Нарядчик получил туфли несколько раньше, ещё до представления Человского начальнику КВЧ.
— Если не подойдут по ноге — принесу обратно, ведь они мне не нужны, сам понимаешь! — сказал он, беря туфли и засовывая их в карман «москвички».
Очевидно, туфли подошли — обратно он их не принёс. А на другой день, как бы вскользь поинтересовался, не знает ли Человский, у кого есть приличные и обязательно хромовые сапоги.
— Очень нужны коменданту лагпункта. Сам должен понимать, что он — сила. И, кстати, он очень обязательный человек, никогда не забывает об уважении к нему.
Сапоги у Человского были, но он послушал моего совета, ещё в вагоне передал их мне на сохранение. А чтобы не выглядеть особо богатым, он ещё в дороге часть своих вещей отдал Каплеру и Рабиновичу — тоже на сохранение.
Не исключено, что может показаться надуманным и недостаточно убедительным рассказанное мною о порядках и нравах этого лагпункта. Мне и самому как-то не верилось, что могут так опуститься люди, но собы гия ближайших дней убедили не только в действительности происходящего, но и во многом более страшном, но об этом насколько позже будет сказано немало.

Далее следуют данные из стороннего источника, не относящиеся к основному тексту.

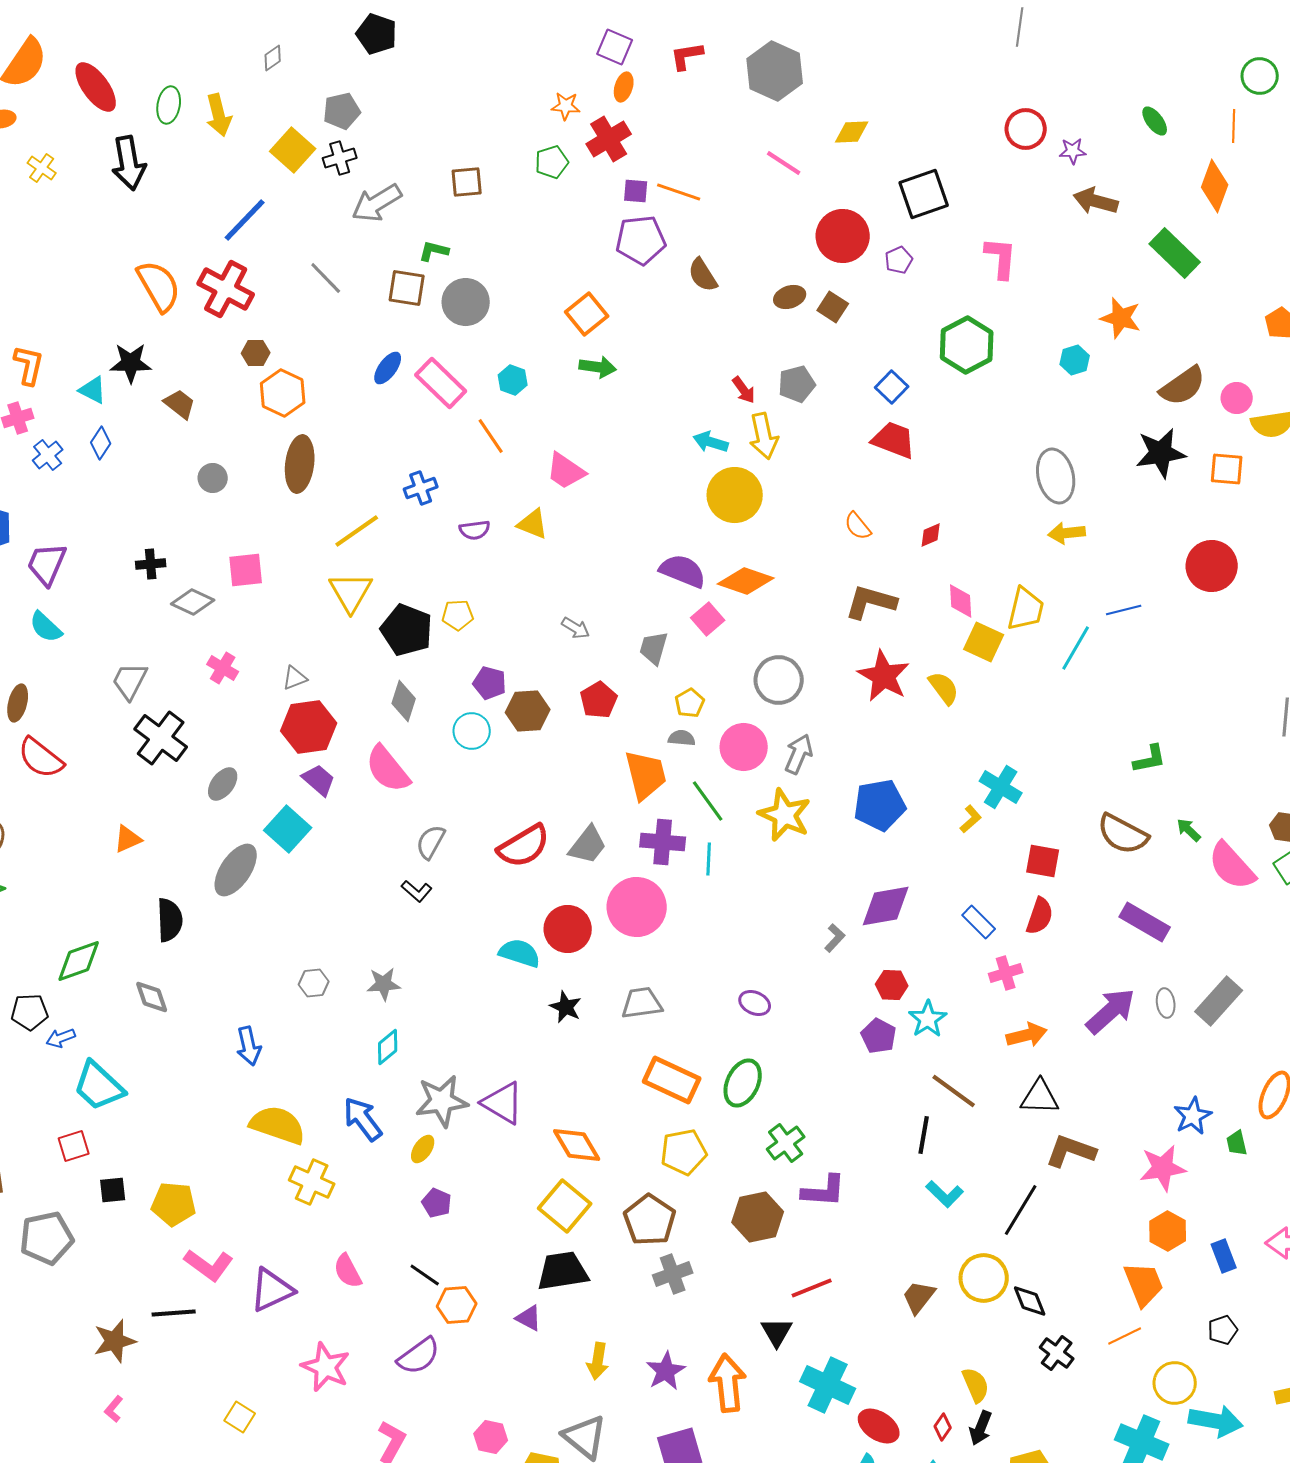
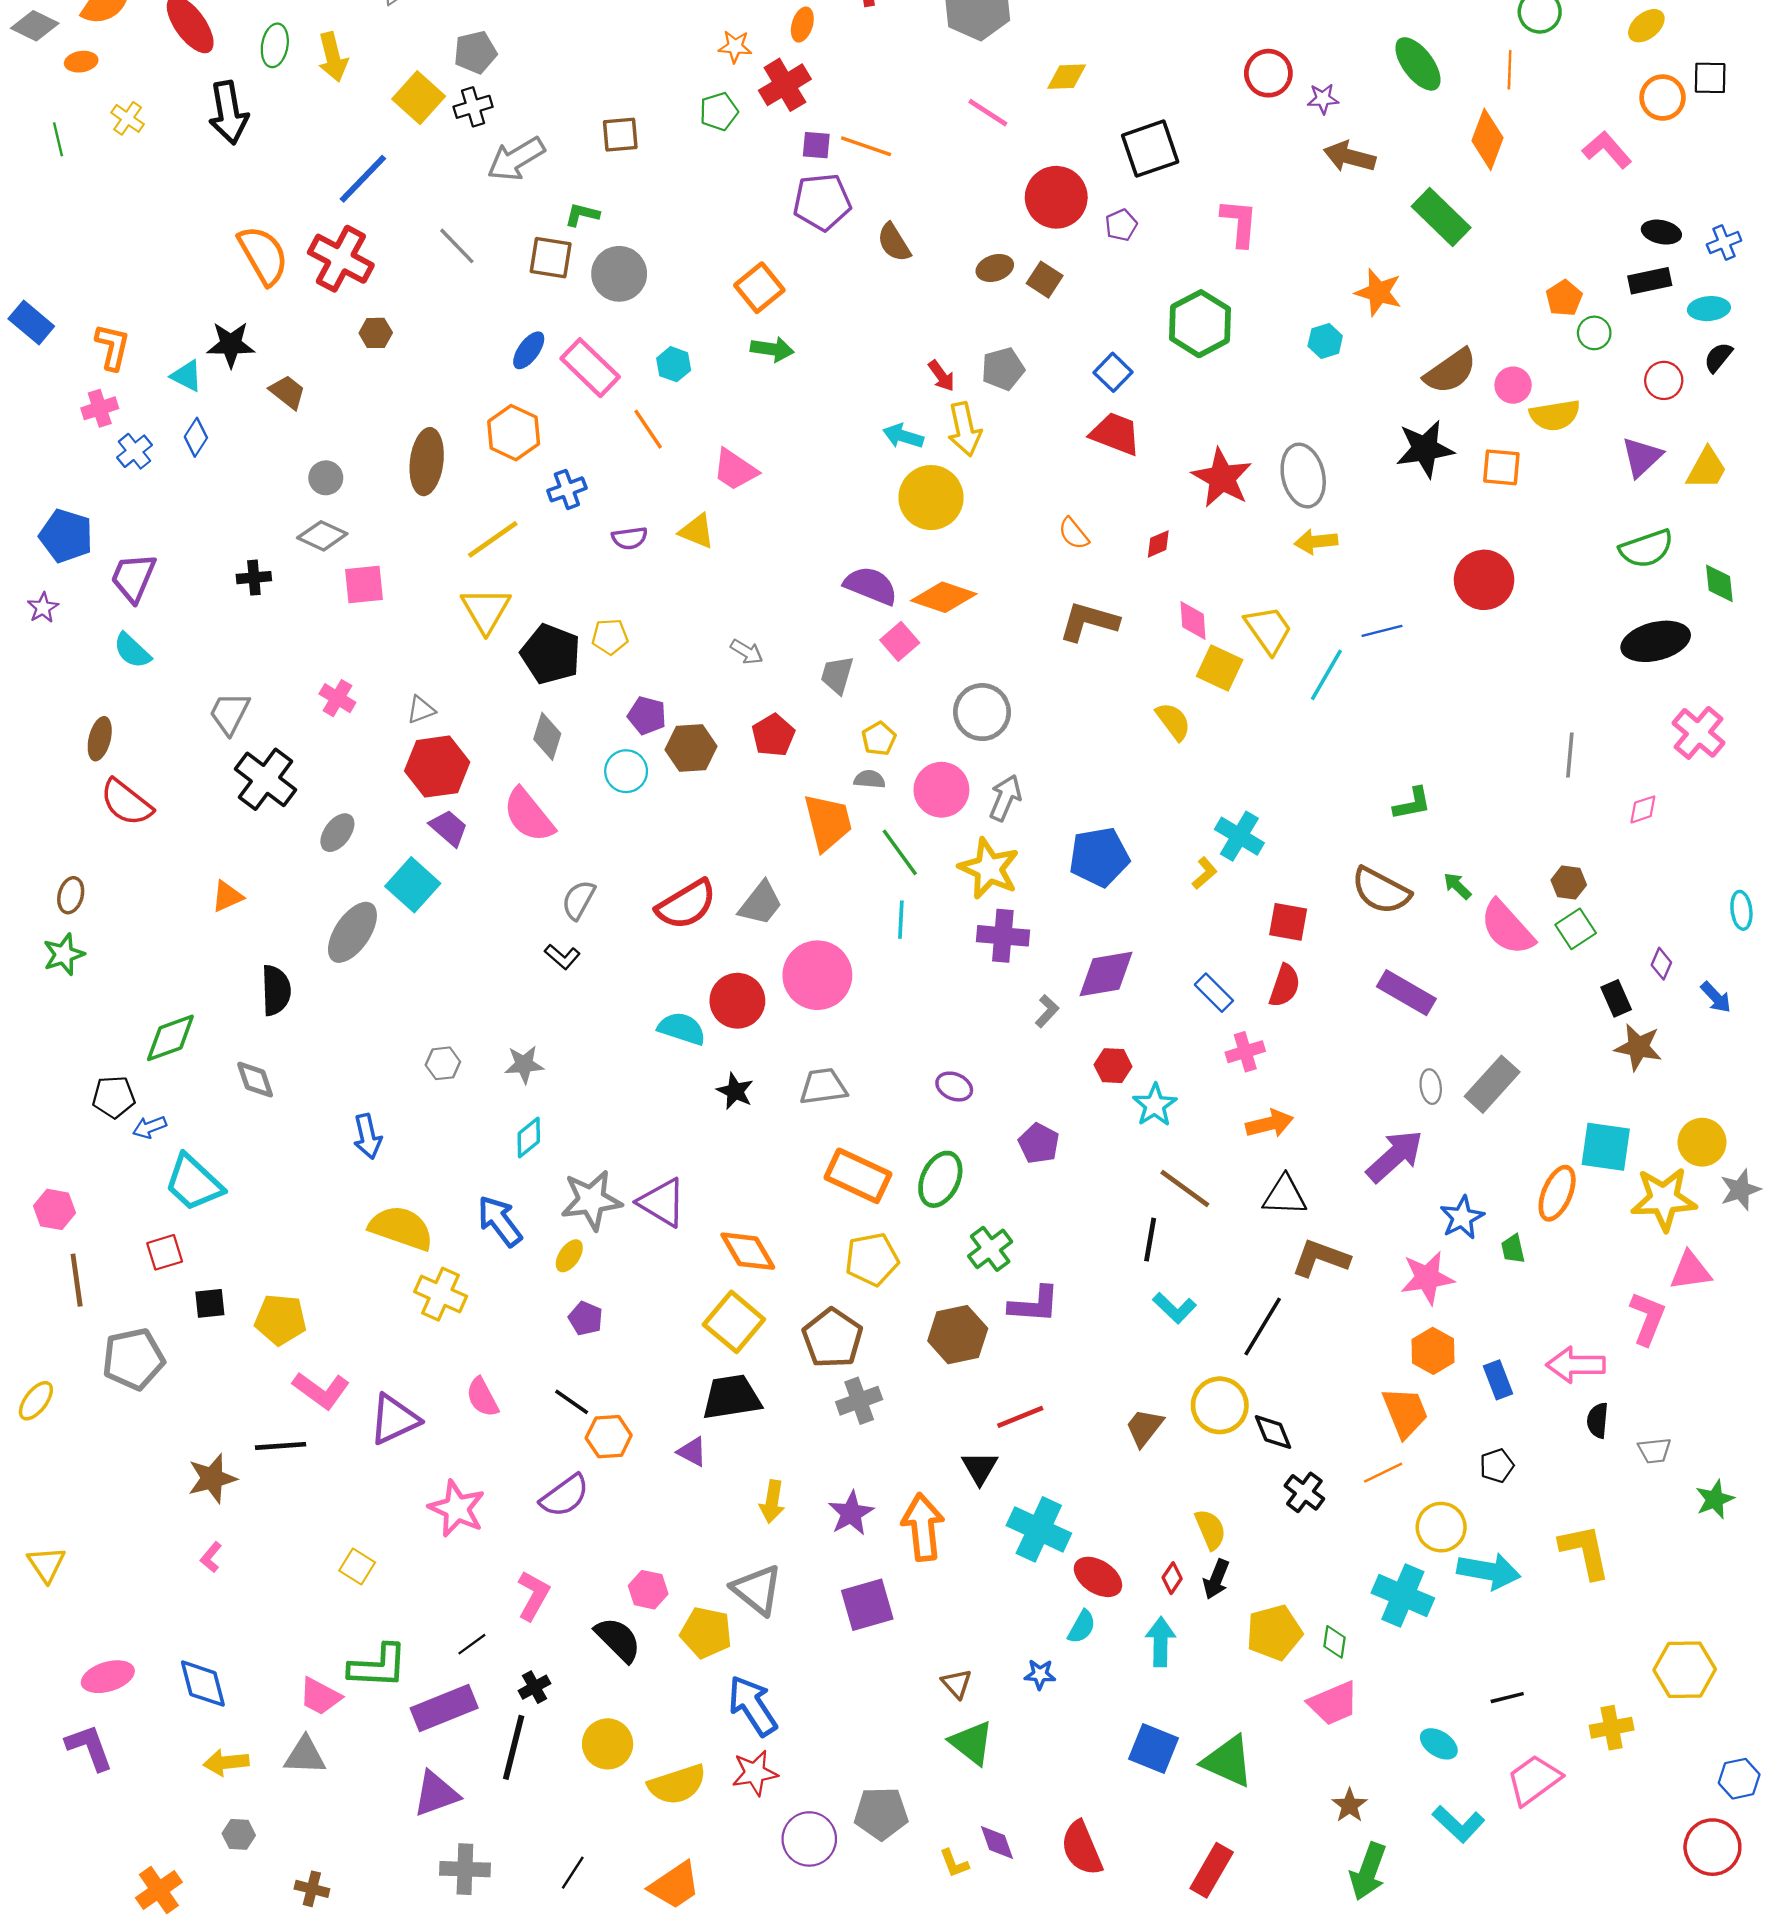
green ellipse: (1155, 121) -> (1418, 64), size x1.6
orange hexagon: (283, 393) -> (514, 433), moved
gray diamond: (193, 602) -> (322, 536), moved
yellow trapezoid: (1026, 609) -> (1268, 630), turned -48
red star: (884, 676) -> (1222, 478), moved
purple cross: (663, 842) -> (1003, 936), moved
purple arrow: (1111, 1011) -> (1395, 1156), moved
purple pentagon: (879, 1036) -> (1039, 1143), moved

Я записался в бригаду моряка Берестецкого. В неё же записались Каплер, Человский, Рабинович, секретарь МК, Назимов с Мустафой.
Берестецкий нам понравился, как говорится, по всем статьям. Высокий, стройный, с длинными пушистыми усами, с улыбающимся лицом, в хорошо подогнанном морском кителе, он как-то выделялся среди остальных и чем-то неуловимо притягивал к себе. Это не поддавалось чёткому определению, но какое-то подсознательное чувство говорило, что этот человек не обидит и сможет постоять за себя и нас, доверившихся ему.
На следующий день нарядчик объявил, что нашим бригадиром будет Каплер, а не Берестецкий, таково, мол, решение большого начальства.
Конечно, дело было совсем не в начальстве. Каплер «отдал» нарядчику костюмные брюки взамен брюк лагерных, правда, ещё неношенных, первого срока, прямо из каптёрки. Безусловно, обмен был далеко неравнозначными вещами, а потому в придачу к лагерным брюкам Каплеру было «пожаловано» бригадирство. А нашему морячку, оказывается, «менять» и «давать» было нечего, разве только свою тельняшку.
Вряд ли Каплер, меняясь с нарядчиком, имел в виду бригадирство. Сделал это только потому, что, имея опыт воркутинских лагерей, понимал, что костюмные брюки всё равно рано или поздно от него уйдут, а в лагерных — даже удобнее.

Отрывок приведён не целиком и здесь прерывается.